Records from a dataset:

Content starts

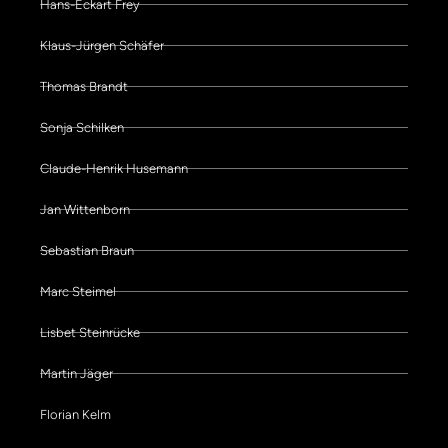
Hans-Eckart Frey
Klaus-Jürgen Schäfer
Thomas Brandt
Sonja Schilken
Claude-Henrik Husemann
Jan Wittenborn
Sebastian Braun
Marc Steimel
Lisbet Steinrücke
Martin Jäger
Florian Kelm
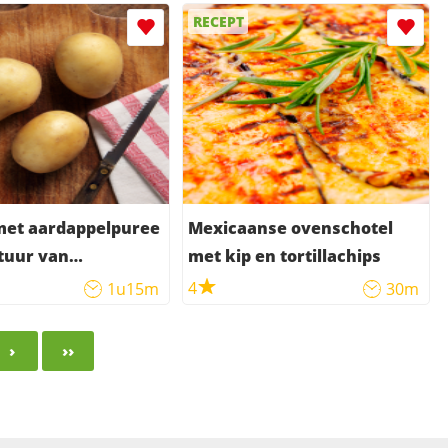
RECEPT
 met aardappelpuree
Mexicaanse ovenschotel
tuur van
met kip en tortillachips
saus
4
1u15m
30m
›
››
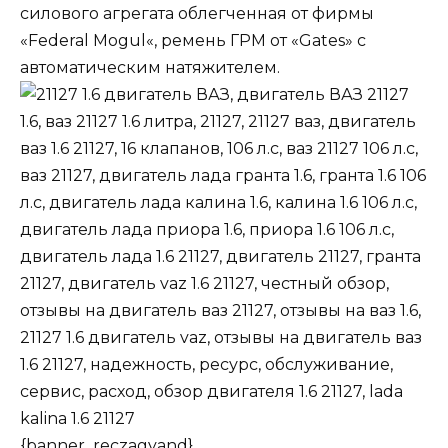
силового агрегата облегченная от фирмы
«
Federal Mogul
«,
ремень ГРМ
от «
Gates
» с
автоматическим натяжителем.
{banner_reczagyand}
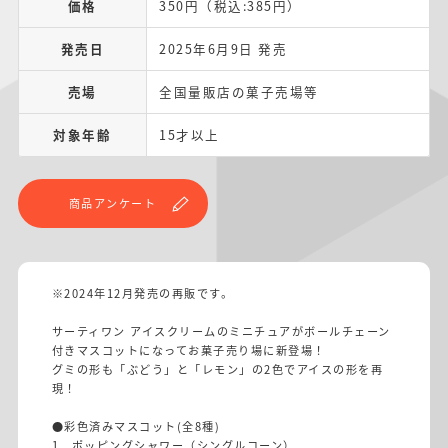
価格
350円（税込:385円）
発売日
2025年6月9日 発売
売場
全国量販店の菓子売場等
対象年齢
15才以上
商品アンケート
※2024年12月発売の再販です。
サーティワン アイスクリームのミニチュアがボールチェーン
付きマスコットになってお菓子売り場に新登場！
グミの形も「ぶどう」と「レモン」の2色でアイスの形を再
現！
●彩色済みマスコット(全8種)
1．ポッピングシャワー（シングルコーン）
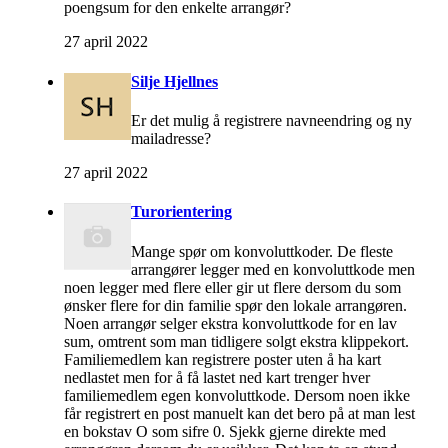
poengsum for den enkelte arrangør?
27 april 2022
Silje Hjellnes
Er det mulig å registrere navneendring og ny
mailadresse?
27 april 2022
Turorientering
Mange spør om konvoluttkoder. De fleste
arrangører legger med en konvoluttkode men
noen legger med flere eller gir ut flere dersom du som
ønsker flere for din familie spør den lokale arrangøren.
Noen arrangør selger ekstra konvoluttkode for en lav
sum, omtrent som man tidligere solgt ekstra klippekort.
Familiemedlem kan registrere poster uten å ha kart
nedlastet men for å få lastet ned kart trenger hver
familiemedlem egen konvoluttkode. Dersom noen ikke
får registrert en post manuelt kan det bero på at man lest
en bokstav O som sifre 0. Sjekk gjerne direkte med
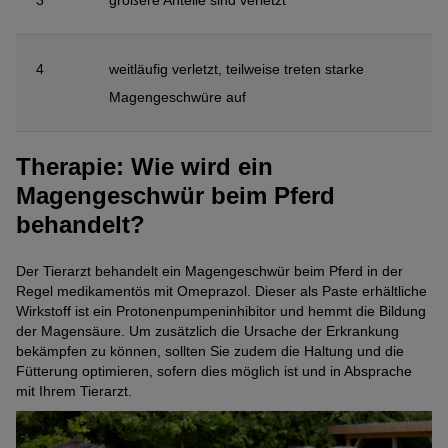
3
größere Anteile sind verletzt
4
weitläufig verletzt, teilweise treten starke
Magengeschwüre auf
Therapie: Wie wird ein
Magengeschwür beim Pferd
behandelt?
Der Tierarzt behandelt ein Magengeschwür beim Pferd in der
Regel medikamentös mit Omeprazol. Dieser als Paste erhältliche
Wirkstoff ist ein Protonenpumpeninhibitor und hemmt die Bildung
der Magensäure. Um zusätzlich die Ursache der Erkrankung
bekämpfen zu können, sollten Sie zudem die Haltung und die
Fütterung optimieren, sofern dies möglich ist und in Absprache
mit Ihrem Tierarzt.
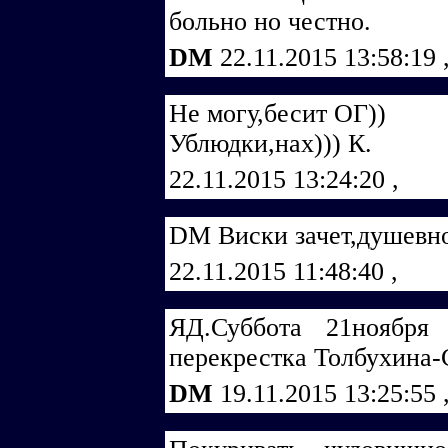
больно но честно.
DM
22.11.2015 13:58:19
Не могу,бесит ОГ))
Ублюдки,нах))) К.
22.11.2015 13:24:20
,
DM Виски зачет,душевно.
22.11.2015 11:48:40
,
ЯД.Суббота 21ноября
перекрестка Толбухина-
DM
19.11.2015 13:25:55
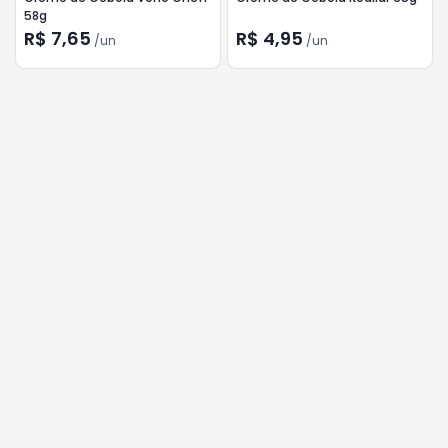
58g
R$ 7,65
R$ 4,95
/
un
/
un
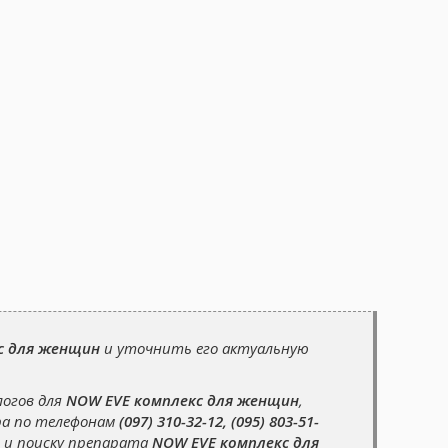
с для женщин
и уточнить его актуальную
логов для
NOW EVE комплекс для женщин
,
ра по телефонам
(097) 310-32-12, (095) 803-51-
 и поиску препарата
NOW EVE комплекс для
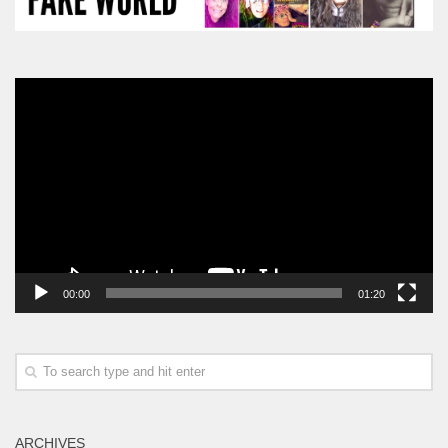
Video
Player
00:00
01:20
ARCHIVES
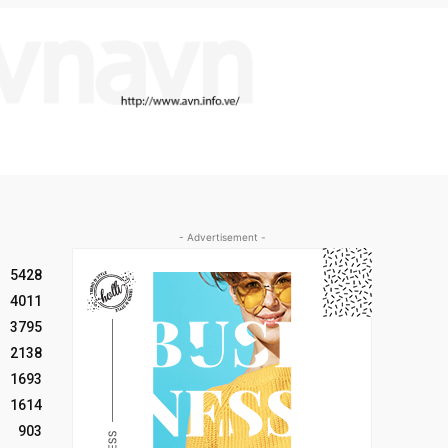
- Advertisement -
5428
4011
3795
2138
1693
1614
903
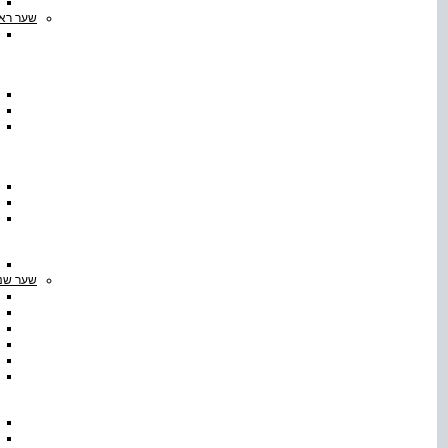
שער ראש
שער שני 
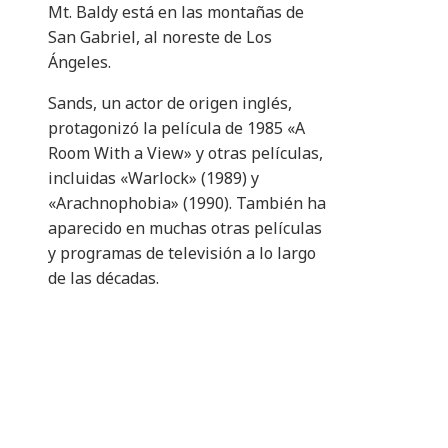
Mt. Baldy está en las montañas de
San Gabriel, al noreste de Los
Ángeles.
Sands, un actor de origen inglés,
protagonizó la película de 1985 «A
Room With a View» y otras películas,
incluidas «Warlock» (1989) y
«Arachnophobia» (1990). También ha
aparecido en muchas otras películas
y programas de televisión a lo largo
de las décadas.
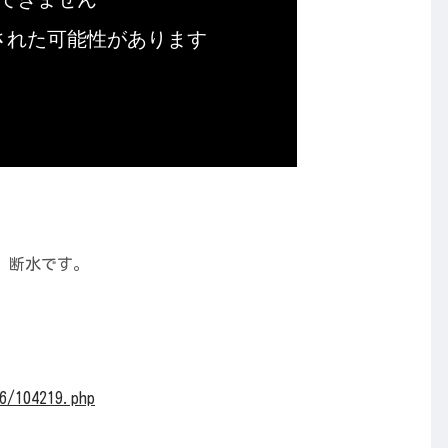
、断水です。
6/1042
19.php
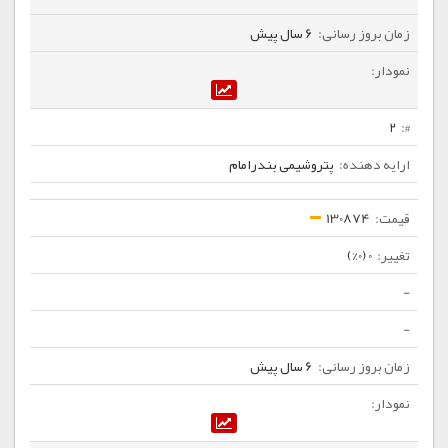
6 سال پیش
2
پتروشیمی بندرامام
130874
0 (0%)
-
-
6 سال پیش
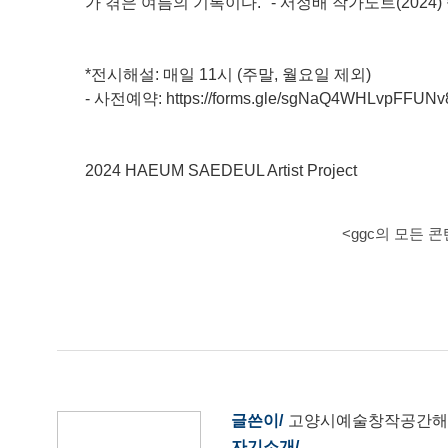
가 겪은 여름의 기록이다." - 서정배 작가노트(2024)
*전시해설: 매일 11시 (주말, 월요일 제외)
- 사전예약: https://forms.gle/sgNaQ4WHLvpFFUNv
2024 HAEUM SAEDEUL Artist Project
<ggc의 모든 
글쓴이
고양시예술창작공간해
자기소개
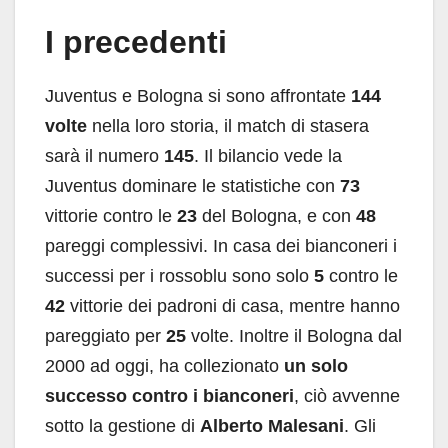
I precedenti
Juventus e Bologna si sono affrontate
144
volte
nella loro storia, il match di stasera
sarà il numero
145
. Il bilancio vede la
Juventus dominare le statistiche con
73
vittorie contro le
23
del Bologna, e con
48
pareggi complessivi. In casa dei bianconeri i
successi per i rossoblu sono solo
5
contro le
42
vittorie dei padroni di casa, mentre hanno
pareggiato per
25
volte. Inoltre il Bologna dal
2000 ad oggi, ha collezionato
un solo
successo contro i bianconeri
, ciò avvenne
sotto la gestione di
Alberto Malesani
. Gli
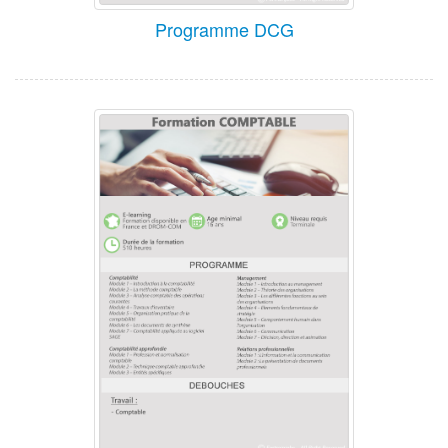
Programme DCG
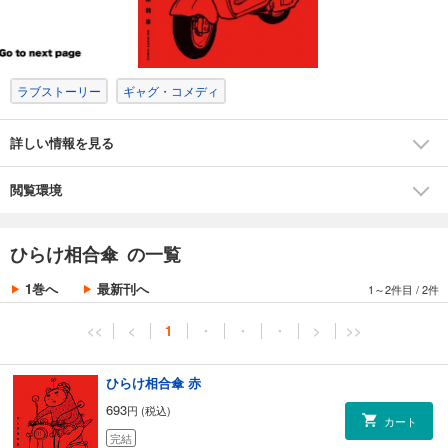
ラブストーリー
ギャグ・コメディ
詳しい情報を見る
閲覧環境
ひらけ相合傘 の一覧
1巻へ
最新刊へ
1～2件目
/
2件
<<
<
1
・
・
・
>
>>
ひらけ相合傘 赤
693
円 (税込)
カート
完結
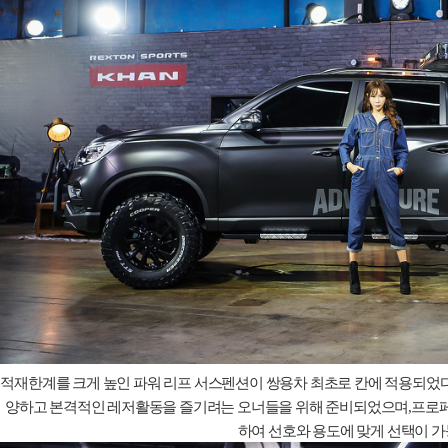
적재한계를 크게 높인 파워 리프 서스펜션이 쌍용차 최초로 칸에 적용되었
양하고 본격적인 레저활동을 즐기려는 오너들을 위해 준비되었으며
,
프로페
하여 선호와 용도에 맞게 선택이 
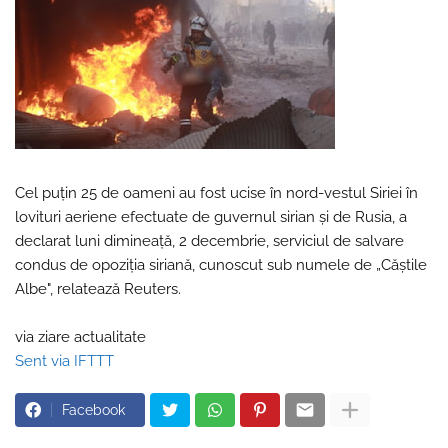
Cel puţin 25 de oameni au fost ucise în nord-vestul Siriei în
lovituri aeriene efectuate de guvernul sirian şi de Rusia, a
declarat luni dimineaţă, 2 decembrie, serviciul de salvare
condus de opoziţia siriană, cunoscut sub numele de „Căştile
Albe", relatează Reuters.
via ziare actualitate
Sent via IFTTT
Facebook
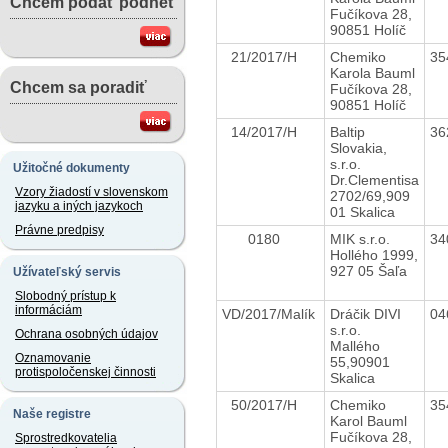
Chcem podať podnet
Fučíkova 28,
90851 Holíč
21/2017/H
Chemiko
35
Karola Bauml
Chcem sa poradiť
Fučíkova 28,
90851 Holíč
14/2017/H
Baltip
36
Slovakia,
s.r.o.
Užitočné dokumenty
Dr.Clementisa
Vzory žiadostí v slovenskom
2702/69,909
jazyku a iných jazykoch
01 Skalica
Právne predpisy
0180
MIK s.r.o.
34
Hollého 1999,
927 05 Šaľa
Užívateľský servis
Slobodný prístup k
informáciám
VD/2017/Malík
Dráčik DIVI
04
s.r.o.
Ochrana osobných údajov
Mallého
Oznamovanie
55,90901
protispoločenskej činnosti
Skalica
50/2017/H
Chemiko
35
Naše registre
Karol Bauml
Fučíkova 28,
Sprostredkovatelia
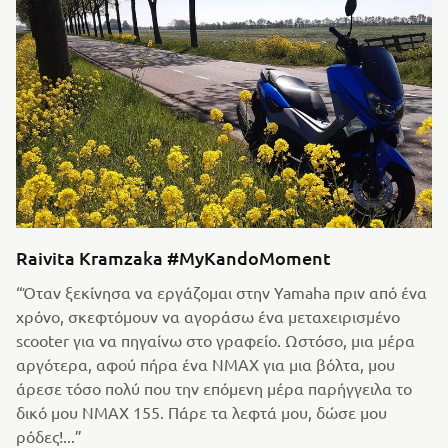
Raivita Kramzaka #MyKandoMoment
“Όταν ξεκίνησα να εργάζομαι στην Yamaha πριν από ένα
χρόνο, σκεφτόμουν να αγοράσω ένα μεταχειρισμένο
scooter για να πηγαίνω στο γραφείο. Ωστόσο, μια μέρα
αργότερα, αφού πήρα ένα NMAX για μια βόλτα, μου
άρεσε τόσο πολύ που την επόμενη μέρα παρήγγειλα το
δικό μου NMAX 155. Πάρε τα λεφτά μου, δώσε μου
ρόδες!...”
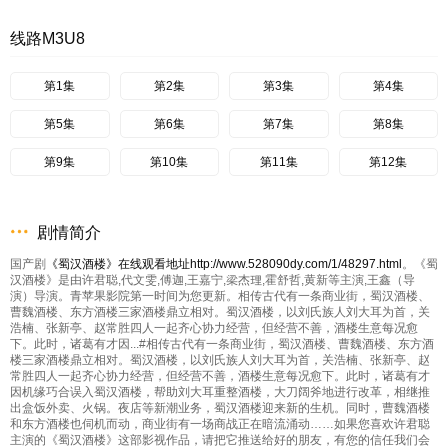
线路M3U8
第1集
第2集
第3集
第4集
第5集
第6集
第7集
第8集
第9集
第10集
第11集
第12集
剧情简介
国产剧
《蜀汉酒楼》在线观看地址http://www.528090dy.com/1/48297.html
。《蜀
汉酒楼》是由许君聪,代文雯,傅迦,王嘉宁,梁杰理,霍舒哲,黄新等主演,王鑫（导
演）导演。青苹果影院第一时间为您更新。相传古代有一条商业街，蜀汉酒楼、
曹魏酒楼、东方酒楼三家酒楼鼎立相对。蜀汉酒楼，以刘氏族人刘大耳为首，关
浩楠、张新亭、赵常胜四人一起齐心协力经营，但经营不善，酒楼生意每况愈
下。此时，诸葛有才因...#相传古代有一条商业街，蜀汉酒楼、曹魏酒楼、东方酒
楼三家酒楼鼎立相对。蜀汉酒楼，以刘氏族人刘大耳为首，关浩楠、张新亭、赵
常胜四人一起齐心协力经营，但经营不善，酒楼生意每况愈下。此时，诸葛有才
因机缘巧合误入蜀汉酒楼，帮助刘大耳重整酒楼，大刀阔斧地进行改革，相继推
出盒饭外卖、火锅。夜店等新潮业务，蜀汉酒楼迎来新的生机。同时，曹魏酒楼
和东方酒楼也伺机而动，商业街有一场商战正在暗流涌动……如果您喜欢许君聪
主演的《蜀汉酒楼》这部影视作品，请把它推送给好的朋友，有您的信任我们会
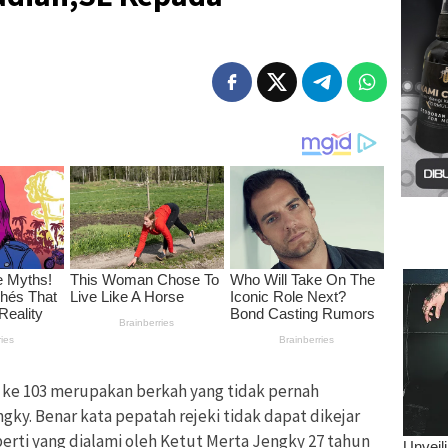
e 103 merupakan berkah yang tidak pernah
gky. Benar kata pepatah rejeki tidak dapat dikejar
perti yang dialami oleh Ketut Merta Jengky 27 tahun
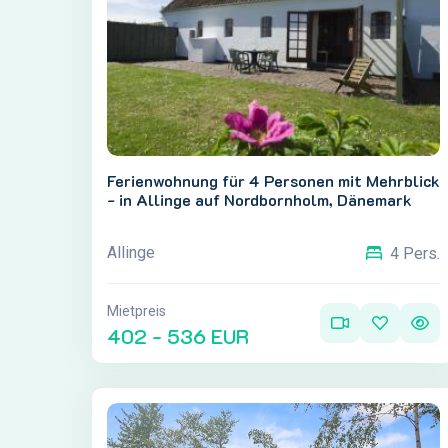
Ferienwohnung für 4 Personen mit Mehrblick
- in Allinge auf Nordbornholm, Dänemark
Allinge
4 Pers.
Mietpreis
402 - 536 EUR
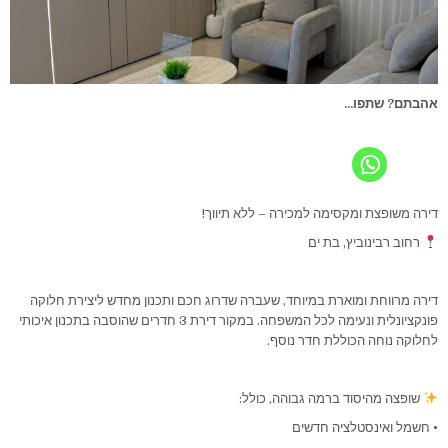
אהבתם? שתפו...
דירה משופצת ומקסימה למכירה – ללא תיווך!
רחוב רבינוביץ, בת ים
דירה מרווחת ומוארת במיוחד, שעברה שדרוג חכם ותכנון מחדש ליצירת חלוקה
פונקציונלית ונעימה לכל המשפחה. במקור דירת 3 חדרים שהוסבה בתכנון איכותי
לחלוקה נוחה הכוללת חדר נוסף.
שופצה מהיסוד ברמה גבוהה, כולל:
• חשמל ואינסטלציה חדשים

Content ends

What the exercise asks: If a line above holds the word "Allinge", copy it.

Written answer:
- in Allinge auf Nordbornholm, Dänemark
Allinge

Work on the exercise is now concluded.